Tuesday, January 02, 2007

Opinion (Soumaya Ghannoushi): 2007 will bring no end to chaos

I have never been a pessimist. But despair is what I feel as I sit through the scenes of random killing, gratuitous bloodshed, piled-up bodies in street corners and comprehensive chaos through Iraq's towns and villages.

Three years ago, the Americans blasted their way through Baghdad, smeared the stars and stripes across Saddam's face in Firdus Square and announced the end of dictatorship and birth of the New Iraq. But what Iraq have they begotten?

Every day that goes past takes with it over 500 Iraqi lives. Last week, I met an Iraqi family friend who had returned from a visit to the homeland after years in exile. "How did you find Iraq?" I asked over coffee. "I did not find it," he smiled bitterly. "I found no trace of the Iraq I know ... What I saw over there made me regret the years I spent opposing Saddam, not for love of that dictator, but for grief over my country."

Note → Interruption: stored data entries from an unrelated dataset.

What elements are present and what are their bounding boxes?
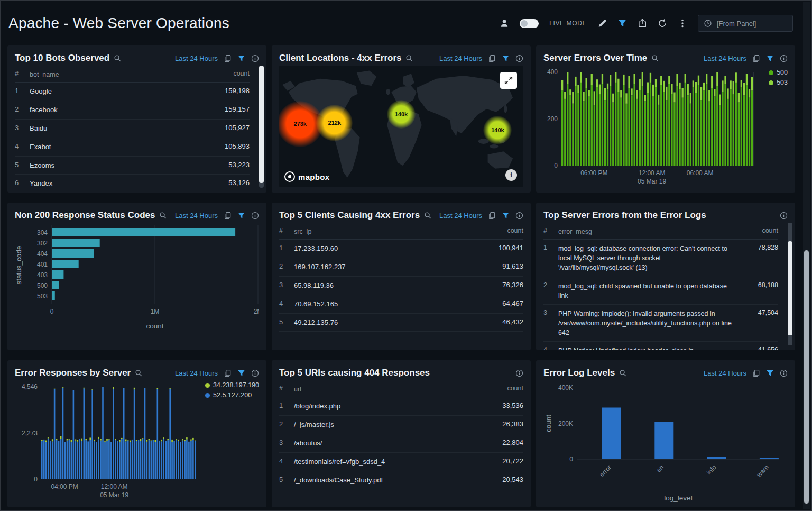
info-icon[interactable] <box>515 54 523 62</box>
table-row[interactable]: 549.212.135.7646,432 <box>279 314 523 332</box>
svg-text:04:00 PM: 04:00 PM <box>51 483 78 490</box>
time-range-link[interactable]: Last 24 Hours <box>439 54 482 62</box>
table-scrollbar[interactable] <box>259 66 264 188</box>
table-row[interactable]: 3PHP Warning: implode(): Invalid argumen… <box>543 305 778 342</box>
filter-icon[interactable] <box>766 369 774 377</box>
table-row[interactable]: 4PHP Notice: Undefined index: header_cla… <box>543 342 778 350</box>
report-icon[interactable] <box>752 54 760 62</box>
info-icon[interactable] <box>515 369 523 377</box>
table-row[interactable]: 2mod_log_sql: child spawned but unable t… <box>543 277 778 305</box>
kebab-menu-icon[interactable] <box>678 19 687 28</box>
table-header: #src_ipcount <box>279 224 523 240</box>
time-range-link[interactable]: Last 24 Hours <box>439 212 482 220</box>
top-bar: Apache - Web Server Operations LIVE MODE <box>1 1 811 45</box>
time-range-selector[interactable]: [From Panel] <box>698 15 793 32</box>
report-icon[interactable] <box>224 212 232 220</box>
search-icon[interactable] <box>135 369 143 377</box>
table-row[interactable]: 1mod_log_sql: database connection error:… <box>543 240 778 277</box>
clients-table: #src_ipcount117.233.159.60100,9412169.10… <box>279 224 523 332</box>
search-icon[interactable] <box>114 54 122 62</box>
report-icon[interactable] <box>224 369 232 377</box>
table-row[interactable]: 5/_downloads/Case_Study.pdf20,543 <box>279 471 523 490</box>
filter-icon[interactable] <box>766 54 774 62</box>
info-icon[interactable] <box>780 54 788 62</box>
table-row[interactable]: 2/_js/master.js26,383 <box>279 416 523 434</box>
panel-title: Client Locations - 4xx Errors <box>279 53 401 63</box>
svg-text:200K: 200K <box>558 420 573 427</box>
time-range-link[interactable]: Last 24 Hours <box>175 369 218 377</box>
table-row[interactable]: 4Exabot105,893 <box>15 138 250 157</box>
filter-icon[interactable] <box>237 369 245 377</box>
live-mode-toggle[interactable] <box>520 19 539 28</box>
search-icon[interactable] <box>159 212 167 220</box>
page-title: Apache - Web Server Operations <box>8 15 229 32</box>
panel-title: Top 5 Clients Causing 4xx Errors <box>279 210 420 221</box>
svg-text:503: 503 <box>37 293 48 300</box>
time-range-link[interactable]: Last 24 Hours <box>175 212 218 220</box>
log-levels-chart[interactable]: 0200K400Kerroreninfowarnlog_levelcount <box>543 380 788 505</box>
table-row[interactable]: 1/blog/index.php33,536 <box>279 397 523 416</box>
panel-top-uris-404: Top 5 URIs causing 404 Responses #urlcou… <box>272 360 531 507</box>
table-row[interactable]: 3Baidu105,927 <box>15 120 250 138</box>
table-row[interactable]: 3/aboutus/22,804 <box>279 434 523 453</box>
search-icon[interactable] <box>651 54 659 62</box>
search-icon[interactable] <box>619 369 627 377</box>
error-responses-chart[interactable]: 02,2734,54604:00 PM12:00 AM05 Mar 19 <box>15 380 259 505</box>
svg-text:2,273: 2,273 <box>22 430 38 437</box>
table-row[interactable]: 117.233.159.60100,941 <box>279 240 523 258</box>
svg-text:401: 401 <box>37 261 48 268</box>
page-scrollbar[interactable] <box>803 2 810 509</box>
panel-title: Error Log Levels <box>543 368 615 378</box>
search-icon[interactable] <box>424 212 432 220</box>
time-range-link[interactable]: Last 24 Hours <box>704 369 746 377</box>
table-scrollbar[interactable] <box>788 223 792 345</box>
info-icon[interactable] <box>780 212 788 220</box>
svg-text:0: 0 <box>50 308 54 315</box>
filter-icon[interactable] <box>502 54 510 62</box>
user-icon[interactable] <box>500 19 509 28</box>
report-icon[interactable] <box>488 212 496 220</box>
mapbox-attribution[interactable]: mapbox <box>284 171 329 182</box>
table-row[interactable]: 6Yandex53,126 <box>15 175 250 193</box>
filter-icon[interactable] <box>617 19 627 28</box>
edit-pencil-icon[interactable] <box>597 19 607 28</box>
map-info-icon[interactable]: i <box>505 169 517 181</box>
map-bubble[interactable]: 140k <box>483 116 512 144</box>
panel-server-errors-over-time: Server Errors Over Time Last 24 Hours 50… <box>536 45 795 193</box>
report-icon[interactable] <box>224 54 232 62</box>
share-icon[interactable] <box>638 19 647 28</box>
world-map[interactable]: 273k212k140k140k mapbox i <box>279 66 523 187</box>
filter-icon[interactable] <box>502 212 510 220</box>
table-row[interactable]: 5Ezooms53,223 <box>15 157 250 175</box>
server-errors-chart[interactable]: 020040006:00 PM12:00 AM05 Mar 1906:00 AM <box>543 66 788 190</box>
table-row[interactable]: 365.98.119.3676,326 <box>279 277 523 295</box>
status-codes-chart[interactable]: 01M2M304302404401403500503countstatus_co… <box>15 223 259 348</box>
info-icon[interactable] <box>515 212 523 220</box>
time-range-link[interactable]: Last 24 Hours <box>175 54 218 62</box>
search-icon[interactable] <box>405 54 413 62</box>
info-icon[interactable] <box>251 369 259 377</box>
time-range-link[interactable]: Last 24 Hours <box>704 54 746 62</box>
table-row[interactable]: 2169.107.162.23791,613 <box>279 258 523 277</box>
table-row[interactable]: 4/testimonials/ref=vfgb_sdsd_420,722 <box>279 453 523 471</box>
table-row[interactable]: 1Google159,198 <box>15 83 250 101</box>
filter-icon[interactable] <box>237 54 245 62</box>
info-icon[interactable] <box>780 369 788 377</box>
report-icon[interactable] <box>752 369 760 377</box>
table-row[interactable]: 470.69.152.16564,467 <box>279 295 523 314</box>
panel-client-locations: Client Locations - 4xx Errors Last 24 Ho… <box>272 45 531 193</box>
table-row[interactable]: 2facebook159,157 <box>15 101 250 120</box>
report-icon[interactable] <box>488 54 496 62</box>
mapbox-logo-icon <box>284 171 295 182</box>
map-bubble[interactable]: 212k <box>316 105 353 141</box>
svg-text:400K: 400K <box>558 384 573 391</box>
info-icon[interactable] <box>251 212 259 220</box>
filter-icon[interactable] <box>237 212 245 220</box>
info-icon[interactable] <box>251 54 259 62</box>
table-header: #error_mesgcount <box>543 224 778 240</box>
dashboard-grid: Top 10 Bots Observed Last 24 Hours #bot_… <box>1 45 811 511</box>
expand-map-icon[interactable] <box>500 72 517 89</box>
map-bubble[interactable]: 140k <box>387 100 416 129</box>
svg-text:log_level: log_level <box>664 494 692 502</box>
refresh-icon[interactable] <box>658 19 667 28</box>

A symbol of death, fear and devastation, Iraq today stands as a living testimony to the untold misery occupation visits on its victims and its dangerous consequences for its perpetrators. Both are trapped in occupation's deadly grip. The United States after Iraq bears little resemblance to the one before. Iraq's tragedy will be remembered as a lesson about superpowers and how they can be blinded by their might, a lesson on the ill use of power.